* _Try it_
Retype exactly the lines below, starting with the line that contains "The width and" and ending with the last line; leave out any pictures.

* _Source material_
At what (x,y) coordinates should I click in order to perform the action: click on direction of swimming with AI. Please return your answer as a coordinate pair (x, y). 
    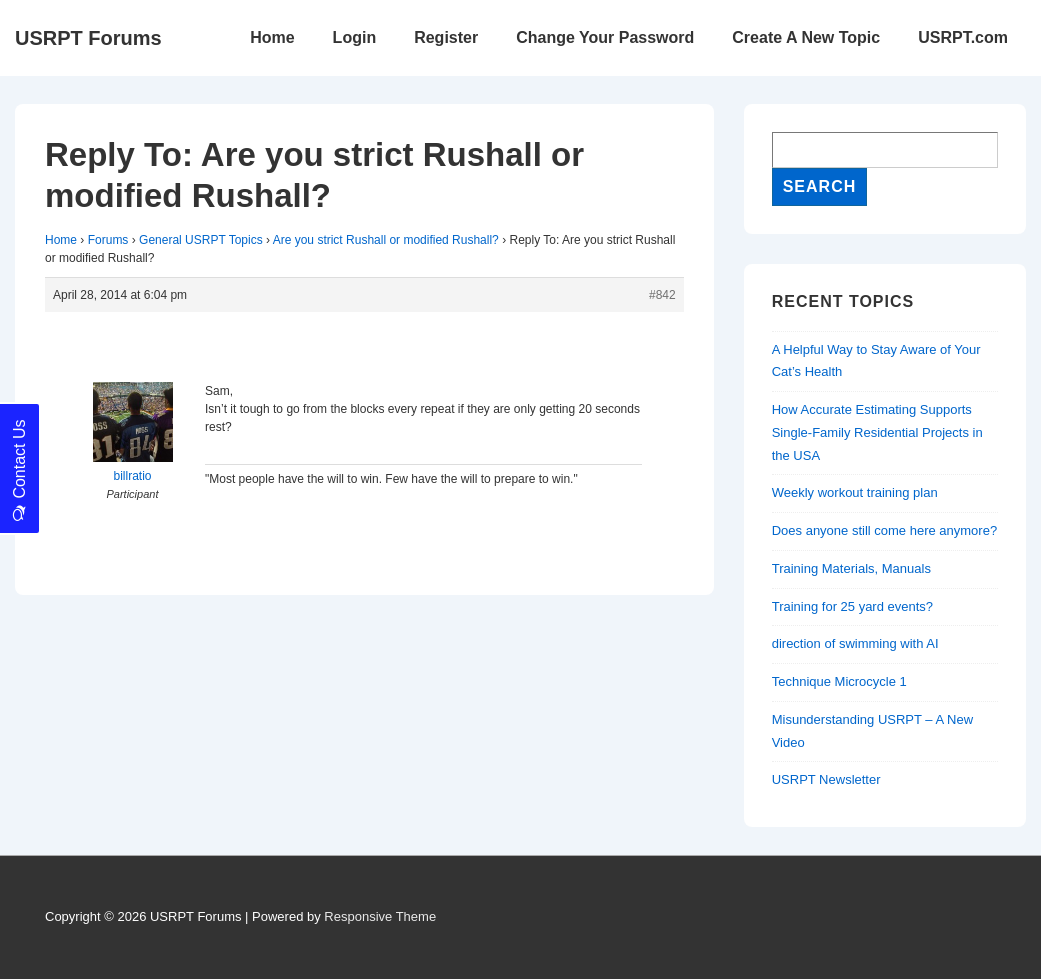
    Looking at the image, I should click on (855, 643).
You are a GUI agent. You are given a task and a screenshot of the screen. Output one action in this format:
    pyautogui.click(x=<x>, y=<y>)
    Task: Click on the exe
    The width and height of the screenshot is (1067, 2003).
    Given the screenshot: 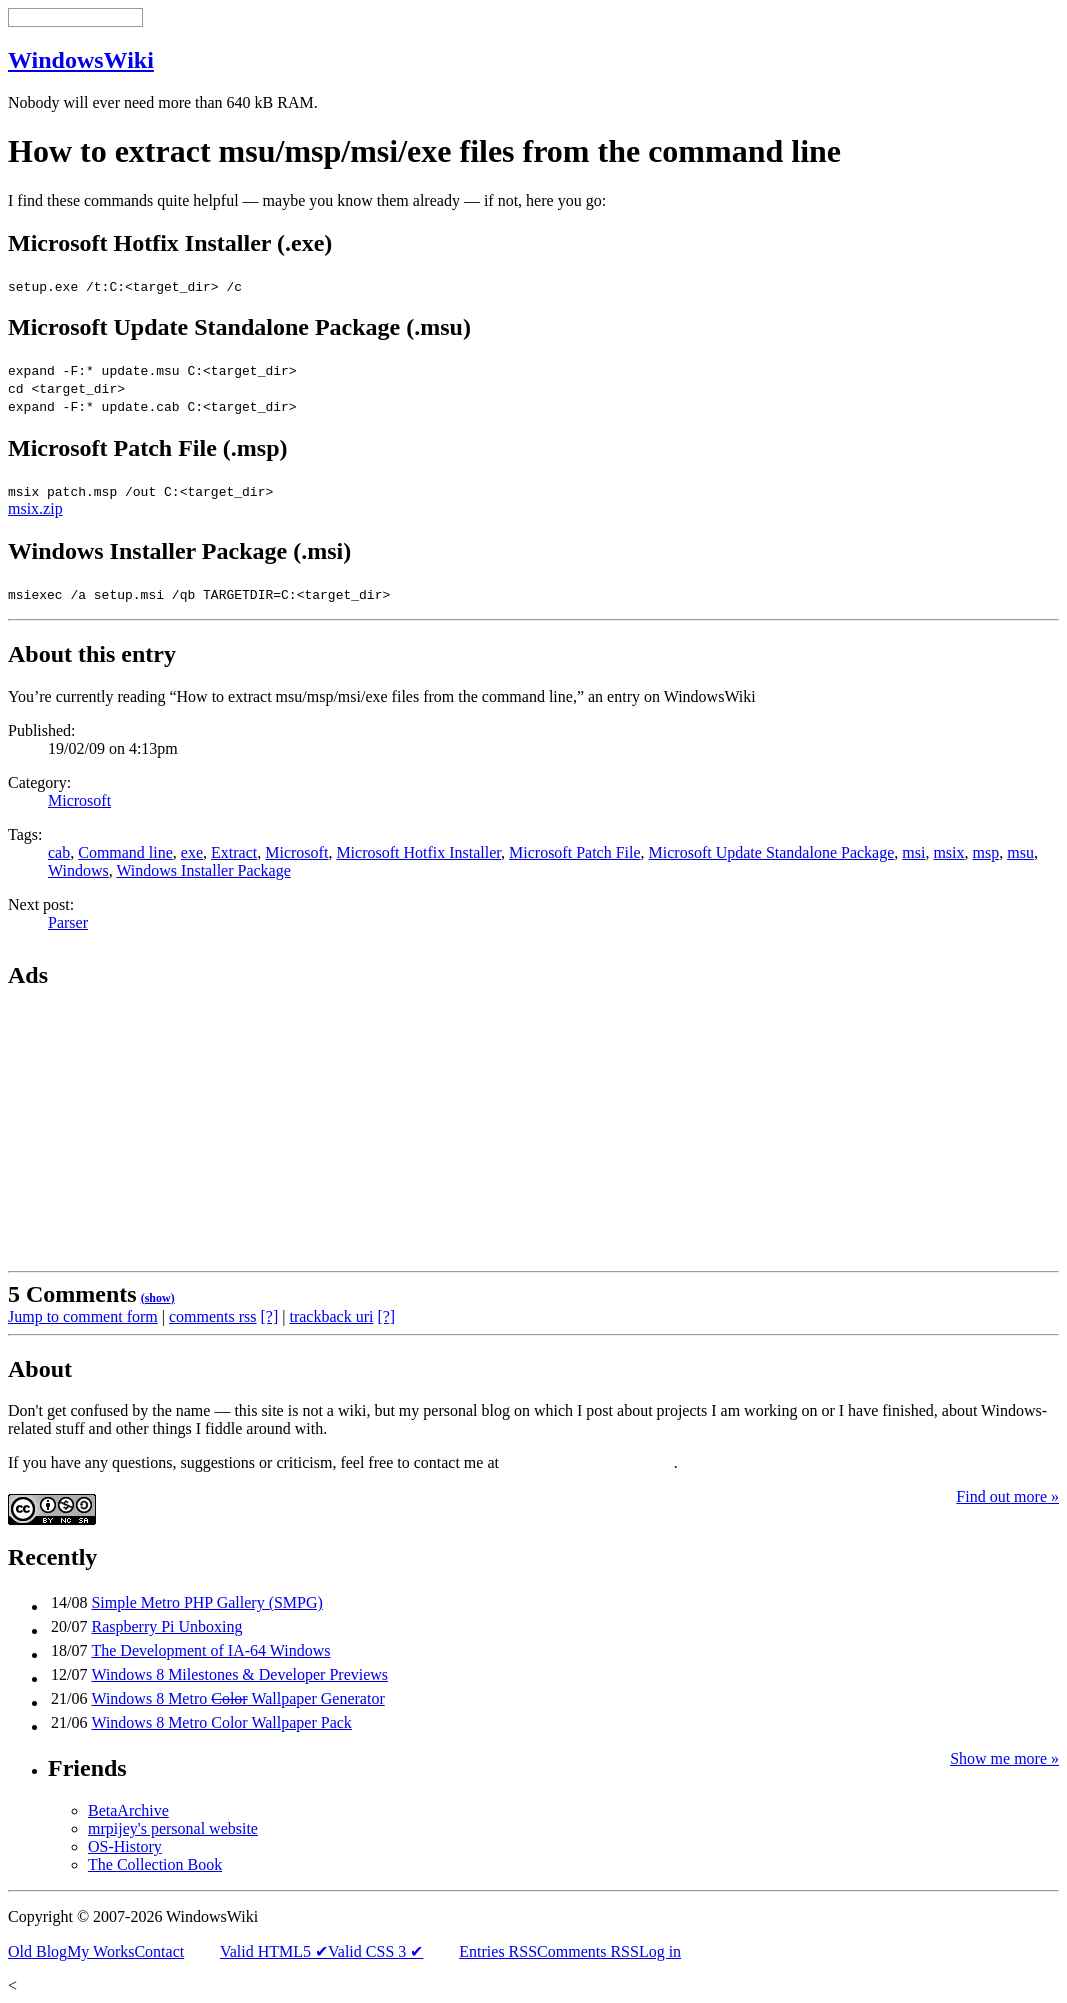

* _Result for this task_
    The width and height of the screenshot is (1067, 2003).
    Given the screenshot: 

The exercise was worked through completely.